*** Begin section ***
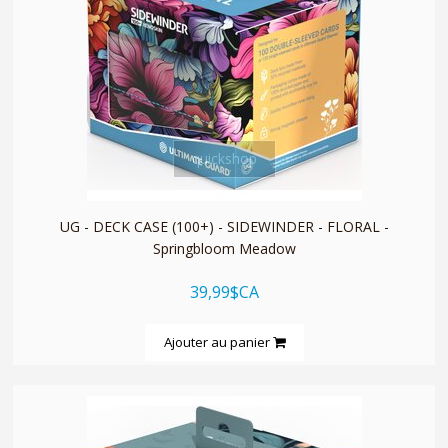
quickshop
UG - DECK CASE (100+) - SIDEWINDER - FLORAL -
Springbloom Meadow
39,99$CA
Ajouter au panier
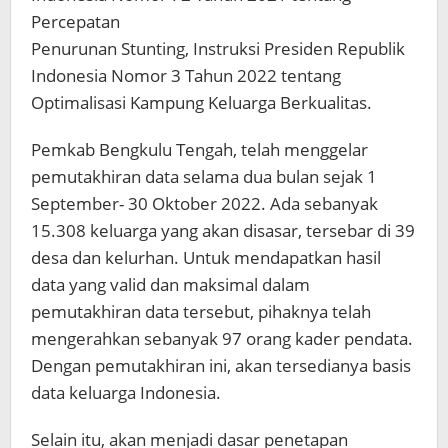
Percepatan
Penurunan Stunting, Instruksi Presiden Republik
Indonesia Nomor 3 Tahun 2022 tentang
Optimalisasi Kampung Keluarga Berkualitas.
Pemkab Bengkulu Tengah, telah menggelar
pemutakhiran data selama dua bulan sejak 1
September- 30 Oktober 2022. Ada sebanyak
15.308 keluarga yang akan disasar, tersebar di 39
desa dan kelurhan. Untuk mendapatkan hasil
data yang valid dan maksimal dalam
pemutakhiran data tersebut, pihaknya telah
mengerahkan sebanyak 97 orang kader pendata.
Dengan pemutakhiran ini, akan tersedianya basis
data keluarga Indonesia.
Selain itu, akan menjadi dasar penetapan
*** End section ***
§ TASK INSTRUCTIONS
Only the pictures are dropped. Otherwise, write out the listing exactly.

§ ANSWER SECTION
quickshop
UG - DECK CASE (100+) - SIDEWINDER - FLORAL -
Springbloom Meadow
39,99$CA
Ajouter au panier
Percepatan
Penurunan Stunting, Instruksi Presiden Republik
Indonesia Nomor 3 Tahun 2022 tentang
Optimalisasi Kampung Keluarga Berkualitas.
Pemkab Bengkulu Tengah, telah menggelar
pemutakhiran data selama dua bulan sejak 1
September- 30 Oktober 2022. Ada sebanyak
15.308 keluarga yang akan disasar, tersebar di 39
desa dan kelurhan. Untuk mendapatkan hasil
data yang valid dan maksimal dalam
pemutakhiran data tersebut, pihaknya telah
mengerahkan sebanyak 97 orang kader pendata.
Dengan pemutakhiran ini, akan tersedianya basis
data keluarga Indonesia.
Selain itu, akan menjadi dasar penetapan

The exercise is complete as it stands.